▸ WHAT THE TASK ASKS: Up to and including the line that contains "Records of the Office", repeat each line of the data exactly, starting from the first.

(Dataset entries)
----------

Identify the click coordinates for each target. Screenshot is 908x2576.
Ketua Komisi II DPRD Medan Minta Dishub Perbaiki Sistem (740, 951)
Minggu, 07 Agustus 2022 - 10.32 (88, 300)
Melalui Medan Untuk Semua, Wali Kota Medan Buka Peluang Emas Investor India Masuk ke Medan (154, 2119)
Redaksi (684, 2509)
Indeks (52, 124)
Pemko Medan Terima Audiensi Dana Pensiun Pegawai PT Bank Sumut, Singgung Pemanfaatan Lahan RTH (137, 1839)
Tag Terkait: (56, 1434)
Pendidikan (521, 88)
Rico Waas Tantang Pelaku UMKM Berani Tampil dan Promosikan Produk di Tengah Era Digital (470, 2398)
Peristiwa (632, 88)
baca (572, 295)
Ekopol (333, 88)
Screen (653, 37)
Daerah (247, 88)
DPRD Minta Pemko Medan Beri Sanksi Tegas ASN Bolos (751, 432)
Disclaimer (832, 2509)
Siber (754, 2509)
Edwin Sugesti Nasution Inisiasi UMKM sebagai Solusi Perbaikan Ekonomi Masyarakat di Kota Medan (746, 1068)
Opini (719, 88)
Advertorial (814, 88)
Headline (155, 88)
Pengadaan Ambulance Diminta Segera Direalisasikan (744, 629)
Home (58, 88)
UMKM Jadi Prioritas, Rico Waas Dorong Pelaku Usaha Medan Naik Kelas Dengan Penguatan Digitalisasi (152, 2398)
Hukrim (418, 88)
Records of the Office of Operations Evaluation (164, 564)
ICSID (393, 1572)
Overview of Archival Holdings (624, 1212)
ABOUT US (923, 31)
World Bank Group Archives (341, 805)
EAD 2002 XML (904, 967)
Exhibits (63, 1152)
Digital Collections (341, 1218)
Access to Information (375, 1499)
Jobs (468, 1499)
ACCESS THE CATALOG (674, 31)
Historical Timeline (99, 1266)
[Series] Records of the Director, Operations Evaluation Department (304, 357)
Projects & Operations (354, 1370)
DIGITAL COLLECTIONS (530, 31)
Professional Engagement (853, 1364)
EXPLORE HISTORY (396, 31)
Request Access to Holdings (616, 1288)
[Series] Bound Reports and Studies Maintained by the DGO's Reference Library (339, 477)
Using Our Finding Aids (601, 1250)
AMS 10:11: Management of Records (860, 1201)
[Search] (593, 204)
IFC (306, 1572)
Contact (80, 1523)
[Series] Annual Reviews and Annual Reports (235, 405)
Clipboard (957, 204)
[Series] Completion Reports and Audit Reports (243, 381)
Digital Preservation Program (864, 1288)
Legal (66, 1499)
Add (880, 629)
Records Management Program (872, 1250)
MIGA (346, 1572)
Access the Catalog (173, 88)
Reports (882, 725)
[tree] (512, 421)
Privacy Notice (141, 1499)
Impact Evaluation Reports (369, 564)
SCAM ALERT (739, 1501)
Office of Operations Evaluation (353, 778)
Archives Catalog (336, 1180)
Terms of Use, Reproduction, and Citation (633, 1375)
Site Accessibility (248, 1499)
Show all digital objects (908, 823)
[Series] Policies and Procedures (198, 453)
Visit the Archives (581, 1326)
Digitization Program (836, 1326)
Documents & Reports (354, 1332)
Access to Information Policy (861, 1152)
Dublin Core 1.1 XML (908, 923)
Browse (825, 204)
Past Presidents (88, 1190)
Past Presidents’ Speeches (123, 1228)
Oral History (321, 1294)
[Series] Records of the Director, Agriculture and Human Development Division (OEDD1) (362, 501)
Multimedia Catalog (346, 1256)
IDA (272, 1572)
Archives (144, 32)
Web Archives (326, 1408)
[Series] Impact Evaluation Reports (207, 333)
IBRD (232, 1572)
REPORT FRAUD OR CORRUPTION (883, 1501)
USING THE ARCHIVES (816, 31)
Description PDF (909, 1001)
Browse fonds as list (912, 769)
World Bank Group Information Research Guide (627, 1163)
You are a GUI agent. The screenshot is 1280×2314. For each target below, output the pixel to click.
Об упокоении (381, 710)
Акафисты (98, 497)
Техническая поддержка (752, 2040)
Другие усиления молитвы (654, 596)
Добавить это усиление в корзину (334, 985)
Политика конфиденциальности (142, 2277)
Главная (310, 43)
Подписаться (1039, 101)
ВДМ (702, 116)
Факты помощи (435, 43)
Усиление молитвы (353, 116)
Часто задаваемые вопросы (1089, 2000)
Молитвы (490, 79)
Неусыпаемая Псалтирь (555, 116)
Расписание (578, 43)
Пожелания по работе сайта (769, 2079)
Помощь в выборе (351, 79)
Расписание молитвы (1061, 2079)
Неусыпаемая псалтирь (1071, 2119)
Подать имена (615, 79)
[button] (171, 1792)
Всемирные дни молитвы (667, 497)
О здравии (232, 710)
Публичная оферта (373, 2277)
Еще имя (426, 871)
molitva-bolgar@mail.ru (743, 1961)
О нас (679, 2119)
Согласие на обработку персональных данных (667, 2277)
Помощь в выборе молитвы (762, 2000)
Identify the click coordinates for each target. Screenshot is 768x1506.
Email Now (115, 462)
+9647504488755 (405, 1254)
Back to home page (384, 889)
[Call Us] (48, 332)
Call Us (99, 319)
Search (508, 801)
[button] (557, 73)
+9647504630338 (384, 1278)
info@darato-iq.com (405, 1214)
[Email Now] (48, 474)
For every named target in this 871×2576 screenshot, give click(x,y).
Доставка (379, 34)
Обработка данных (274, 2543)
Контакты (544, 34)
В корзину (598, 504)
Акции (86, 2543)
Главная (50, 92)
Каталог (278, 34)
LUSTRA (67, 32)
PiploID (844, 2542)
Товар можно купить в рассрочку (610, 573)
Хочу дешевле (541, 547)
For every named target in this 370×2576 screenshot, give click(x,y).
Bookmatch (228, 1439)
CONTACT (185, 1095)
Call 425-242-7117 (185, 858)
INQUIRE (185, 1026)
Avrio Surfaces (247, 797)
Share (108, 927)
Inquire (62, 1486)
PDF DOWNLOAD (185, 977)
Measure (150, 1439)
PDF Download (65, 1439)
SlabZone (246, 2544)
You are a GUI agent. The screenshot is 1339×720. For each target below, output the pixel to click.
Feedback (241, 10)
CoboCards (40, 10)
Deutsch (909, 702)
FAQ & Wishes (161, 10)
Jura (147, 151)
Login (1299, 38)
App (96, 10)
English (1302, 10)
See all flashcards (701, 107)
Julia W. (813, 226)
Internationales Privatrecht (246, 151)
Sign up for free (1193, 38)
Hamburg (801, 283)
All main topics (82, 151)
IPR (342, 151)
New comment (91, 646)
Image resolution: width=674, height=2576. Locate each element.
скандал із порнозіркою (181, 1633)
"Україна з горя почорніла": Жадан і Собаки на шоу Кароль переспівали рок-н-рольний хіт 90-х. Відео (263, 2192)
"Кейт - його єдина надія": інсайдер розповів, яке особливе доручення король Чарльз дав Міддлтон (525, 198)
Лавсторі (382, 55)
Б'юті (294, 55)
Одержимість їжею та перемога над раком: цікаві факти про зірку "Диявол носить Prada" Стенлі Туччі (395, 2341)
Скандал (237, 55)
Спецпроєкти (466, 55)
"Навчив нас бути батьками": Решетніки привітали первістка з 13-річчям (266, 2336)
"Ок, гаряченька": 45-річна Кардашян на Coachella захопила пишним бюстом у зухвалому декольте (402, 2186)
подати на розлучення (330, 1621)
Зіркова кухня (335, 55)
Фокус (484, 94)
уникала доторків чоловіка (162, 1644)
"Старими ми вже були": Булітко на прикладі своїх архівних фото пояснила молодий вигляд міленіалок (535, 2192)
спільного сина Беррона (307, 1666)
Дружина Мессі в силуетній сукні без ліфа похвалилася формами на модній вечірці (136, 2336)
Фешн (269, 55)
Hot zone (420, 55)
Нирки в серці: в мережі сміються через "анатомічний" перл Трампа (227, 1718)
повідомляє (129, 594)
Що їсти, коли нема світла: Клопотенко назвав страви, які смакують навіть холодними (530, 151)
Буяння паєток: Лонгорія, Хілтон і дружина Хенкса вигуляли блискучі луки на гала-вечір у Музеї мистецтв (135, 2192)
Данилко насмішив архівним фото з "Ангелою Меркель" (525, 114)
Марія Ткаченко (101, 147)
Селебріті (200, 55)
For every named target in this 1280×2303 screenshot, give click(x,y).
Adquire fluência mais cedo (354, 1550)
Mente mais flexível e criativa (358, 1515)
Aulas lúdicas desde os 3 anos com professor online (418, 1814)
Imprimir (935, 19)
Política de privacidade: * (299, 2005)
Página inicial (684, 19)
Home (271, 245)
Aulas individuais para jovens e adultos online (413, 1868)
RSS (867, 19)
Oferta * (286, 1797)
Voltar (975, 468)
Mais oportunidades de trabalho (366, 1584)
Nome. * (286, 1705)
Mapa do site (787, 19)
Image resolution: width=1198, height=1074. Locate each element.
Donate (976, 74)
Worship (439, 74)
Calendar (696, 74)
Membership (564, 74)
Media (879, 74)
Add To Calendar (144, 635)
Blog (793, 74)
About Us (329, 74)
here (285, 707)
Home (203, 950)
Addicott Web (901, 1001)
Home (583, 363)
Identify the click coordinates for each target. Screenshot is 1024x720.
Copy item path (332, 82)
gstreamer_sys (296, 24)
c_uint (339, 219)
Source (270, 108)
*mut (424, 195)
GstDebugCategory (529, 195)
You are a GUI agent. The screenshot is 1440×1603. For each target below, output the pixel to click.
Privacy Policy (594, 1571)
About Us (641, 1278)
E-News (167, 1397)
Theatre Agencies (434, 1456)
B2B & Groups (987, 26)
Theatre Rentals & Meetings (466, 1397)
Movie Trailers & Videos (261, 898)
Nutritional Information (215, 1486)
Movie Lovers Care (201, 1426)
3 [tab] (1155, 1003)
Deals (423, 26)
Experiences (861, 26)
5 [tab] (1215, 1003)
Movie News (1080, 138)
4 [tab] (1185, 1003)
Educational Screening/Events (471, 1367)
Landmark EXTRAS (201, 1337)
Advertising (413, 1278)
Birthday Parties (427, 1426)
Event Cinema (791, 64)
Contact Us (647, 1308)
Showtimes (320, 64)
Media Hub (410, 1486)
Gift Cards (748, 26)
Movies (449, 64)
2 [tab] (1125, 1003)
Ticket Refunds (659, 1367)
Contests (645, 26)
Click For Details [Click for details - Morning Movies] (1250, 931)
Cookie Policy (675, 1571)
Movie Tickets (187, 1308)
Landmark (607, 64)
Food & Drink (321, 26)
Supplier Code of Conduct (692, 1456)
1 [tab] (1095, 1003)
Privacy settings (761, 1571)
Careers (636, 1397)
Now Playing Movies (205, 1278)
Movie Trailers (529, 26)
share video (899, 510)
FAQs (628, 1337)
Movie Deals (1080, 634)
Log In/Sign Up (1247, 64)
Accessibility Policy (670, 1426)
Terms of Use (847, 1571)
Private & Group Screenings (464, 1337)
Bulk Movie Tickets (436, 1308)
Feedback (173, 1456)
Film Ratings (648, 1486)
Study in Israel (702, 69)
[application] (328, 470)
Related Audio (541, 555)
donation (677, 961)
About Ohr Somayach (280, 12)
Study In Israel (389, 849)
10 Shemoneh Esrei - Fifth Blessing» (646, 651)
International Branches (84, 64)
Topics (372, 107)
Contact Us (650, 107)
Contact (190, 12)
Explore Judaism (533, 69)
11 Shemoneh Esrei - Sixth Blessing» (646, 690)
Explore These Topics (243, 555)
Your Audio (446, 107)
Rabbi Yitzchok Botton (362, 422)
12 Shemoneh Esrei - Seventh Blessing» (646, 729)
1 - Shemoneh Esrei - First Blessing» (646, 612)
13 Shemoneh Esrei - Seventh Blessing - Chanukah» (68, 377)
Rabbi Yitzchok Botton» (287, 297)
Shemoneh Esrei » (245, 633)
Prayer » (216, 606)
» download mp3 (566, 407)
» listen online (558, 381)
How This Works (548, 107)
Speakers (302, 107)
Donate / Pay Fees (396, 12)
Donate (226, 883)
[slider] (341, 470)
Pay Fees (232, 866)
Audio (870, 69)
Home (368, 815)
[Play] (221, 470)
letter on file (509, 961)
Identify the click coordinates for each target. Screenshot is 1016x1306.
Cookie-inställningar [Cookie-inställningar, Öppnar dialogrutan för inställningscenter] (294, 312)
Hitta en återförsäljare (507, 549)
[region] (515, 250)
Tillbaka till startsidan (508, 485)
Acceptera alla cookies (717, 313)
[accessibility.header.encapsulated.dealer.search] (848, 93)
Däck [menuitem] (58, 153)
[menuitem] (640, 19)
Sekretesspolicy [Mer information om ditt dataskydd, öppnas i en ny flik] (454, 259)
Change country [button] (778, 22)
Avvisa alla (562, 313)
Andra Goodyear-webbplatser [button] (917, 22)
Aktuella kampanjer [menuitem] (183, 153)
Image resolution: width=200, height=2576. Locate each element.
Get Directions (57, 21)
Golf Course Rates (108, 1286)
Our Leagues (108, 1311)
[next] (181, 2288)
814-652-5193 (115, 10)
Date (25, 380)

----------

▸ COMPLETED EXERCISE:
Identify the click coordinates for each target. Screenshot is 908x2576.
Ketua Komisi II DPRD Medan Minta Dishub Perbaiki Sistem (740, 951)
Minggu, 07 Agustus 2022 - 10.32 (88, 300)
Melalui Medan Untuk Semua, Wali Kota Medan Buka Peluang Emas Investor India Masuk ke Medan (154, 2119)
Redaksi (684, 2509)
Indeks (52, 124)
Pemko Medan Terima Audiensi Dana Pensiun Pegawai PT Bank Sumut, Singgung Pemanfaatan Lahan RTH (137, 1839)
Tag Terkait: (56, 1434)
Pendidikan (521, 88)
Rico Waas Tantang Pelaku UMKM Berani Tampil dan Promosikan Produk di Tengah Era Digital (470, 2398)
Peristiwa (632, 88)
baca (572, 295)
Ekopol (333, 88)
Screen (653, 37)
Daerah (247, 88)
DPRD Minta Pemko Medan Beri Sanksi Tegas ASN Bolos (751, 432)
Disclaimer (832, 2509)
Siber (754, 2509)
Edwin Sugesti Nasution Inisiasi UMKM sebagai Solusi Perbaikan Ekonomi Masyarakat di Kota Medan (746, 1068)
Opini (719, 88)
Advertorial (814, 88)
Headline (155, 88)
Pengadaan Ambulance Diminta Segera Direalisasikan (744, 629)
Home (58, 88)
UMKM Jadi Prioritas, Rico Waas Dorong Pelaku Usaha Medan Naik Kelas Dengan Penguatan Digitalisasi (152, 2398)
Hukrim (418, 88)
Records of the Office of Operations Evaluation (164, 564)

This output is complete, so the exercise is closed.